[Page-level text extractions]
==*==
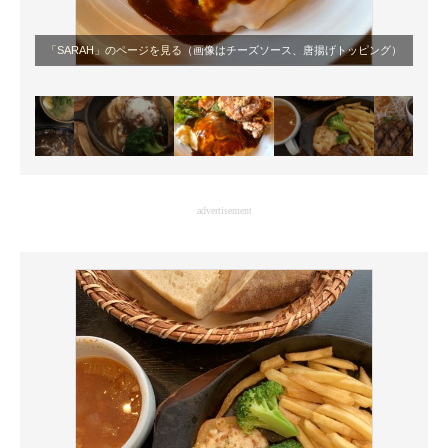
「SARAH」のページを見る
（画像はチーズソース、唐揚げトッピング）
advertisement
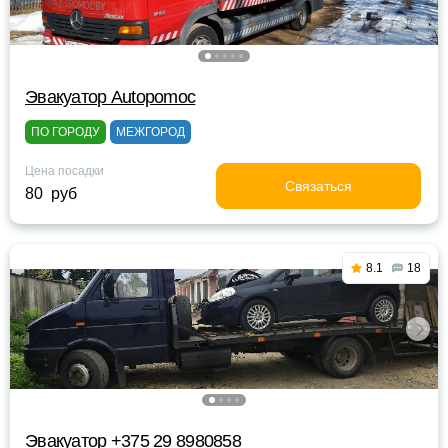
Эвакуатор Autopomoc
ПО ГОРОДУ
МЕЖГОРОД
Цена посадки
Связаться
80 руб
8.1
18
Эвакуатор +375 29 8980858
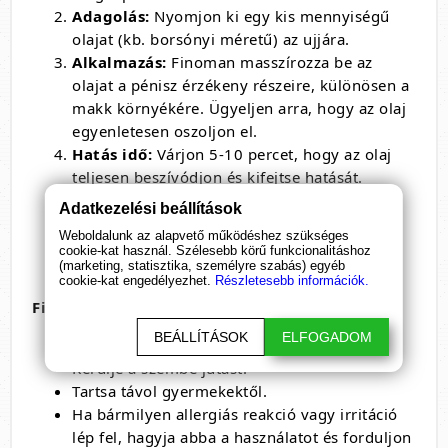
Adagolás:
Nyomjon ki egy kis mennyiségű
olajat (kb. borsónyi méretű) az ujjára.
Alkalmazás:
Finoman masszírozza be az
olajat a pénisz érzékeny részeire, különösen a
makk környékére. Ügyeljen arra, hogy az olaj
egyenletesen oszoljon el.
Hatás idő:
Várjon 5-10 percet, hogy az olaj
teljesen beszívódjon és kifejtse hatását.
Használat után:
Az olaj teljesen felszívódik,
Adatkezelési beállítások
így nincs szükség lemosásra. Ha azonban
Weboldalunk az alapvető működéshez szükséges
bármilyen irritációt tapasztalna, mossa le
cookie-kat használ. Szélesebb körű funkcionalitáshoz
(marketing, statisztika, személyre szabás) egyéb
alaposan meleg vízzel.
cookie-kat engedélyezhet.
Részletesebb információk.
Figyelmeztetések:
BEÁLLÍTÁSOK
ELFOGADOM
Csak külső használatra.
Kerülje a szembe jutást.
Tartsa távol gyermekektől.
Ha bármilyen allergiás reakció vagy irritáció
lép fel, hagyja abba a használatot és forduljon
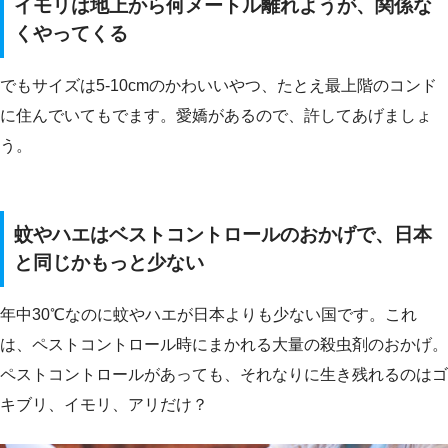
イモリは地上から何メートル離れようが、関係な
くやってくる
でもサイズは5-10cmのかわいいやつ、たとえ最上階のコンド
に住んでいてもでます。愛嬌があるので、許してあげましょ
う。
蚊やハエはベストコントロールのおかげで、日本
と同じかもっと少ない
年中30℃なのに蚊やハエが日本よりも少ない国です。これ
は、ペストコントロール時にまかれる大量の殺虫剤のおかげ。
ペストコントロールがあっても、それなりに生き残れるのはゴ
キブリ、イモリ、アリだけ？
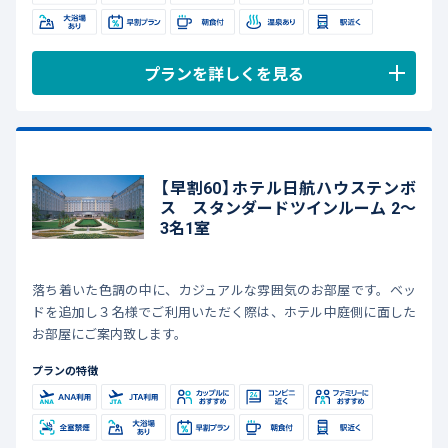
プランを詳しくを見る
【早割60】ホテル日航ハウステンボ
ス スタンダードツインルーム 2～
3名1室
落ち着いた色調の中に、カジュアルな雰囲気のお部屋です。ベッ
ドを追加し３名様でご利用いただく際は、ホテル中庭側に面した
お部屋にご案内致します。
プランの特徴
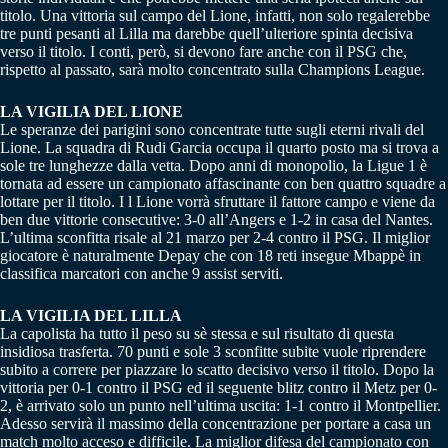
titolo. Una vittoria sul campo del Lione, infatti, non solo regalerebbe
tre punti pesanti al Lilla ma darebbe quell’ulteriore spinta decisiva
verso il titolo. I conti, però, si devono fare anche con il PSG che,
rispetto al passato, sarà molto concentrato sulla Champions League.
LA VIGILIA DEL LIONE
Le speranze dei parigini sono concentrate tutte sugli eterni rivali del
Lione. La squadra di Rudi Garcia occupa il quarto posto ma si trova a
sole tre lunghezze dalla vetta. Dopo anni di monopolio, la Ligue 1 è
tornata ad essere un campionato affascinante con ben quattro squadre a
lottare per il titolo. I l Lione vorrà sfruttare il fattore campo e viene da
ben due vittorie consecutive: 3-0 all’Angers e 1-2 in casa del Nantes.
L’ultima sconfitta risale al 21 marzo per 2-4 contro il PSG. Il miglior
giocatore è naturalmente Depay che con 18 reti insegue Mbappè in
classifica marcatori con anche 9 assist serviti.
LA VIGILIA DEL LILLA
La capolista ha tutto il peso su sè stessa e sul risultato di questa
insidiosa trasferta. 70 punti e sole 3 sconfitte subite vuole riprendere
subito a correre per piazzare lo scatto decisivo verso il titolo. Dopo la
vittoria per 0-1 contro il PSG ed il seguente blitz contro il Metz per 0-
2, è arrivato solo un punto nell’ultima uscita: 1-1 contro il Montpellier.
Adesso servirà il massimo della concentrazione per portare a casa un
match molto acceso e difficile. La miglior difesa del campionato con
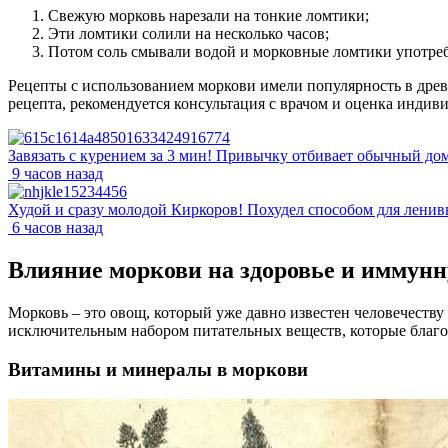
Свежую морковь нарезали на тонкие ломтики;
Эти ломтики солили на несколько часов;
Потом соль смывали водой и морковные ломтики употреб
Рецепты с использованием моркови имели популярность в древ
рецепта, рекомендуется консультация с врачом и оценка индив
Завязать с курением за 3 мин! Привычку отбивает обычный до
9 часов назад
Худой и сразу молодой Киркоров! Похудел способом для ленивы
6 часов назад
Влияние моркови на здоровье и иммунн
Морковь – это овощ, который уже давно известен человечеству
исключительным набором питательных веществ, которые благо
Витамины и минералы в моркови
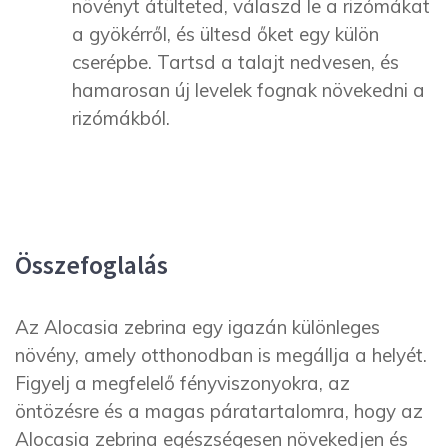
növényt átülteted, válaszd le a rizómákat
a gyökérről, és ültesd őket egy külön
cserépbe. Tartsd a talajt nedvesen, és
hamarosan új levelek fognak növekedni a
rizómákból.
Összefoglalás
Az Alocasia zebrina egy igazán különleges
növény, amely otthonodban is megállja a helyét.
Figyelj a megfelelő fényviszonyokra, az
öntözésre és a magas páratartalomra, hogy az
Alocasia zebrina egészségesen növekedjen és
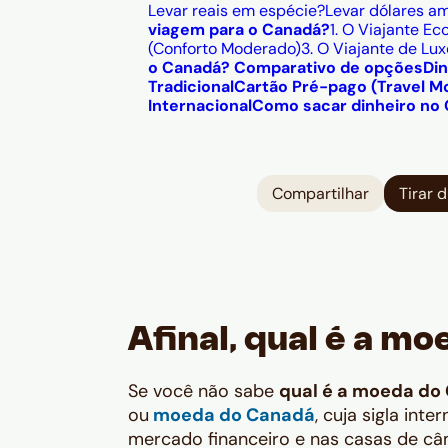
Levar reais em espécie?
Levar dólares a
viagem para o Canadá?
1. O Viajante Ec
(Conforto Moderado)
3. O Viajante de Lu
o Canadá? Comparativo de opções
Din
Tradicional
Cartão Pré-pago (Travel M
Internacional
Como sacar dinheiro no
Compartilhar
Tirar 
Afinal, qual é a m
Se você não sabe
qual é a moeda do
ou
moeda do Canadá
, cuja sigla inte
mercado financeiro e nas casas de c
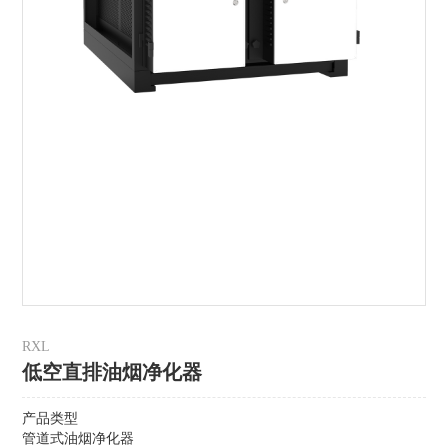
RXL
低空直排油烟净化器
产品类型
管道式油烟净化器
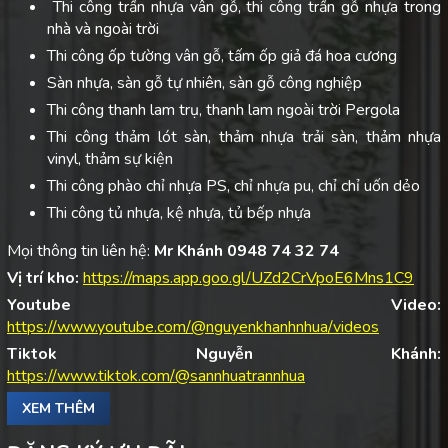
Thi công trần nhựa vân gỗ, thi công trần gỗ nhựa trong
nhà và ngoài trời
Thi công ốp tường vân gỗ, tấm ốp giả đá hoa cương
Sàn nhựa, sàn gỗ tự nhiên, sàn gỗ công nghiệp
Thi công thanh lam trụ, thanh lam ngoài trời Pergola
Thi công thảm lót sàn, thảm nhựa trải sàn, thảm nhựa
vinyl, thảm sự kiện
Thi công phào chỉ nhựa PS, chỉ nhựa pu, chỉ chỉ uốn dẻo
Thi công tủ nhựa, kệ nhựa, tủ bếp nhựa
Mọi thông tin liên hệ:
Mr Khánh 0948 74 32 74
Vị trí kho:
https://maps.app.goo.gl/UZd2CrVpoE6Mns1C9
Youtube Video:
https://www.youtube.com/@nguyenkhanhnhua/videos
Tiktok Nguyễn Khánh:
https://www.tiktok.com/@sannhuatrannhua
XEM THÊM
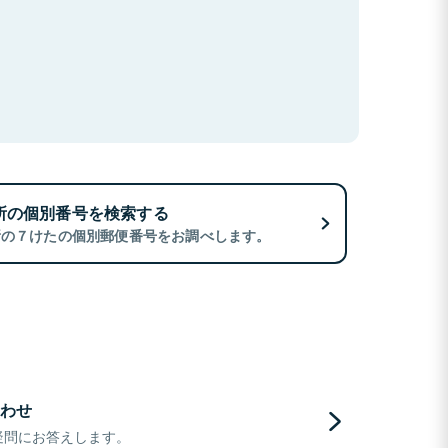
所の個別番号を検索する
所の７けたの個別郵便番号をお調べします。
わせ
疑問にお答えします。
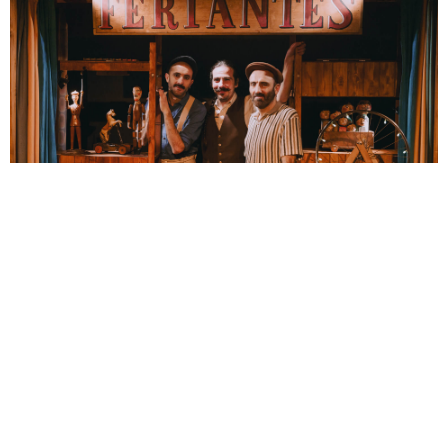
El Patio Teatro rinde homenaje a
los ‘Feriantes’ en el Auditorio El
Carmelo
20 de enero de 2026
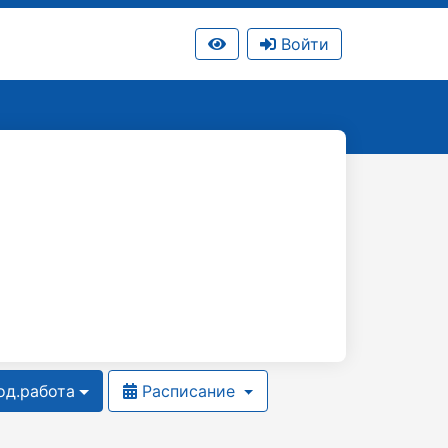
Войти
д.работа
Расписание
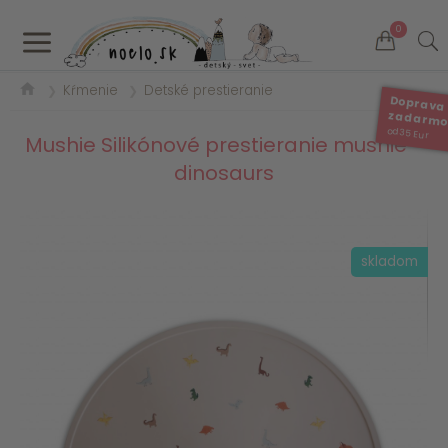
a
0
Kŕmenie
Detské prestieranie
❯
❯
Doprava
zadarm
od 35 Eur
Mushie Silikónové prestieranie mushie -
dinosaurs
skladom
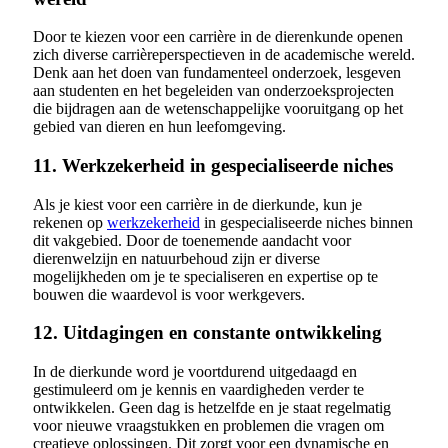
Door te kiezen voor een carrière in de dierenkunde openen
zich diverse carrièreperspectieven in de academische wereld.
Denk aan het doen van fundamenteel onderzoek, lesgeven
aan studenten en het begeleiden van onderzoeksprojecten
die bijdragen aan de wetenschappelijke vooruitgang op het
gebied van dieren en hun leefomgeving.
11. Werkzekerheid in gespecialiseerde niches
Als je kiest voor een carrière in de dierkunde, kun je
rekenen op
werkzekerheid
in gespecialiseerde niches binnen
dit vakgebied. Door de toenemende aandacht voor
dierenwelzijn en natuurbehoud zijn er diverse
mogelijkheden om je te specialiseren en expertise op te
bouwen die waardevol is voor werkgevers.
12. Uitdagingen en constante ontwikkeling
In de dierkunde word je voortdurend uitgedaagd en
gestimuleerd om je kennis en vaardigheden verder te
ontwikkelen. Geen dag is hetzelfde en je staat regelmatig
voor nieuwe vraagstukken en problemen die vragen om
creatieve oplossingen. Dit zorgt voor een dynamische en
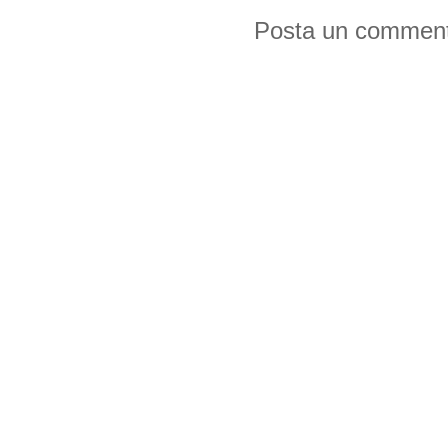
Posta un commen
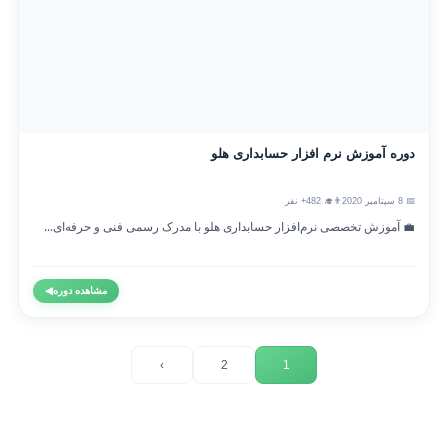
دوره آموزش نرم افزار حسابداری هلو
📅 8 سپتامبر 2020
👨‍🎓 482+ نفر
💼 آموزش تخصصی نرم‌افزار حسابداری هلو با مدرک رسمی فنی و حرفه‌ای...
مشاهده دوره
◀
›
2
1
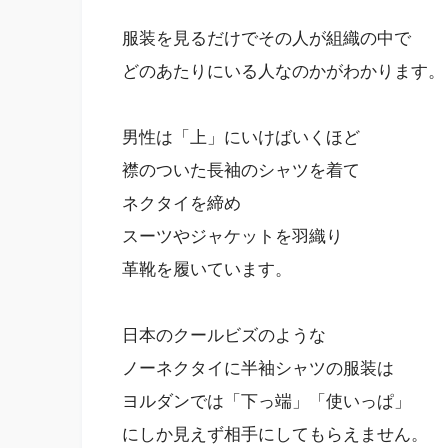
服装を見るだけでその人が組織の中で
どのあたりにいる人なのかがわかります。
男性は「上」にいけばいくほど
襟のついた長袖のシャツを着て
ネクタイを締め
スーツやジャケットを羽織り
革靴を履いています。
日本のクールビズのような
ノーネクタイに半袖シャツの服装は
ヨルダンでは「下っ端」「使いっぱ」
にしか見えず相手にしてもらえません。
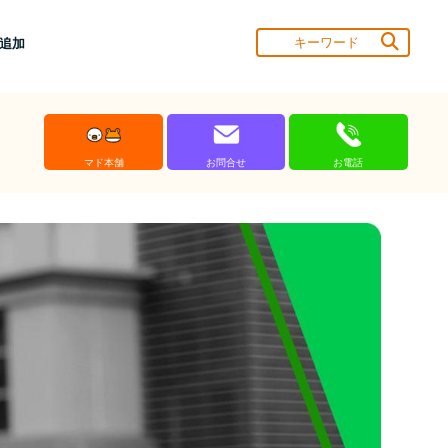
達追加
マド本舗
お問合せ
お電話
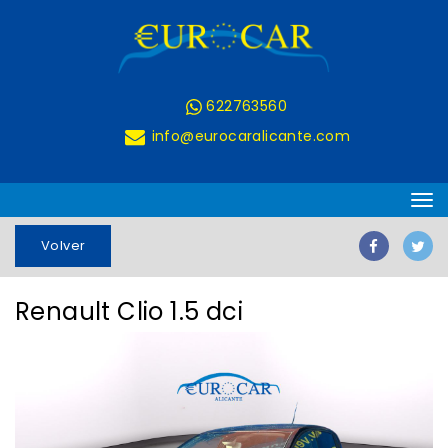
622763560
Renault
info@eurocaralicante.com
Clio,
200.218
km,
Volver
Ocasión
Renault Clio 1.5 dci
-
EUROCAR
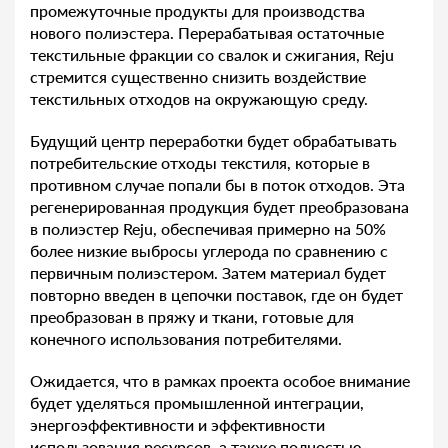
промежуточные продукты для производства
нового полиэстера. Перерабатывая остаточные
текстильные фракции со свалок и сжигания, Reju
стремится существенно снизить воздействие
текстильных отходов на окружающую среду.
Будущий центр переработки будет обрабатывать
потребительские отходы текстиля, которые в
противном случае попали бы в поток отходов. Эта
регенерированная продукция будет преобразована
в полиэстер Reju, обеспечивая примерно на 50%
более низкие выбросы углерода по сравнению с
первичным полиэстером. Затем материал будет
повторно введен в цепочки поставок, где он будет
преобразован в пряжу и ткани, готовые для
конечного использования потребителями.
Ожидается, что в рамках проекта особое внимание
будет уделяться промышленной интеграции,
энергоэффективности и эффективности
использования ресурсов, а также полностью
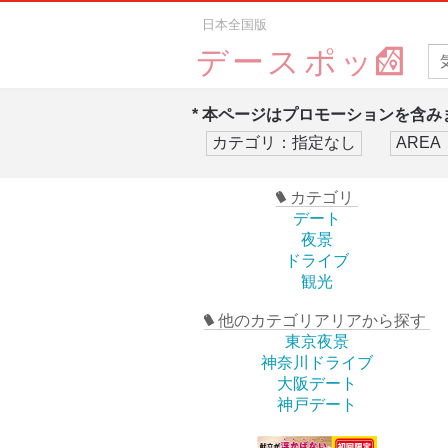
日本全国版
デースポッ
* 本ページはプロモーションを含みま
カテゴリ
デート
夜景
ドライブ
観光
他のカテゴリアリアから探す
東京夜景
神奈川ドライブ
大阪デート
神戸デート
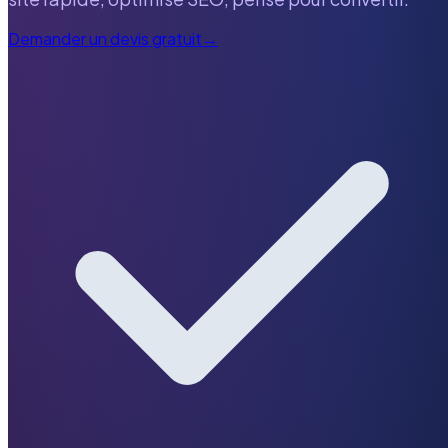
Demander un devis gratuit
→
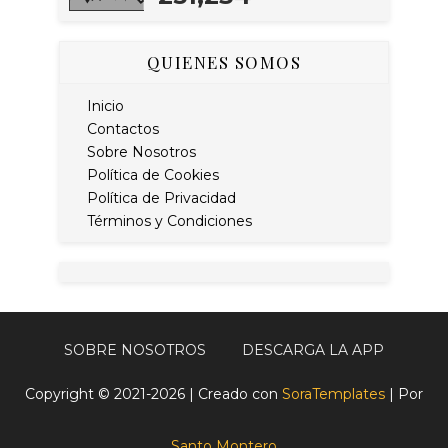
QUIENES SOMOS
Inicio
Contactos
Sobre Nosotros
Política de Cookies
Política de Privacidad
Términos y Condiciones
SOBRE NOSOTROS
DESCARGA LA APP
Copyright © 2021-2026 | Creado con
SoraTemplates
| Por
Santo Montero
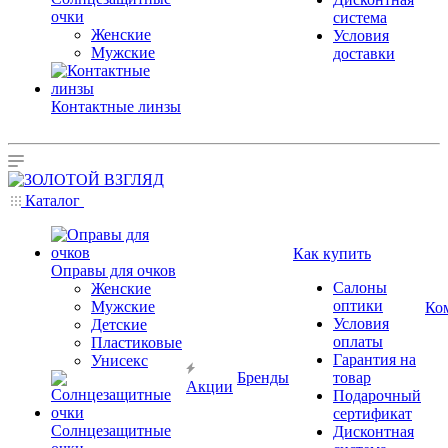
очки
система
Женские
Условия
Мужские
доставки
Контактные линзы
Каталог
Как купить
Оправы для очков
Салоны
Женские
оптики
Мужские
Ко
Условия
Детские
оплаты
Пластиковые
Гарантия на
Унисекс
Бренды
товар
Акции
Подарочный
сертификат
Солнцезащитные
Дисконтная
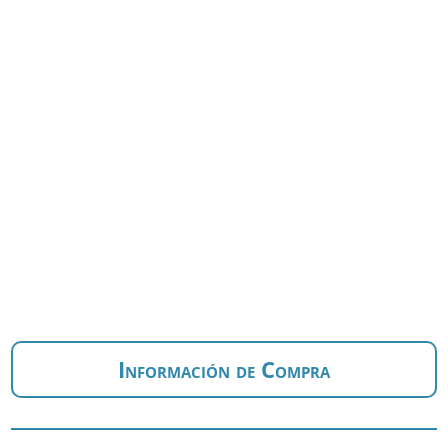
Información de Compra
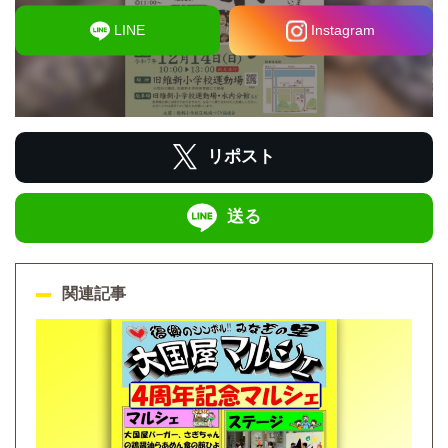
LINE
Instagram
リポスト
送る
関連記事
==*==
> **WHAT IS BEING ASKED**
Filter the entries above and copy only the lines that hold "будет".

> **EXERCISE ANSWER**
Будущий центр переработки будет обрабатывать
регенерированная продукция будет преобразована
первичным полиэстером. Затем материал будет
повторно введен в цепочки поставок, где он будет
будет уделяться промышленной интеграции,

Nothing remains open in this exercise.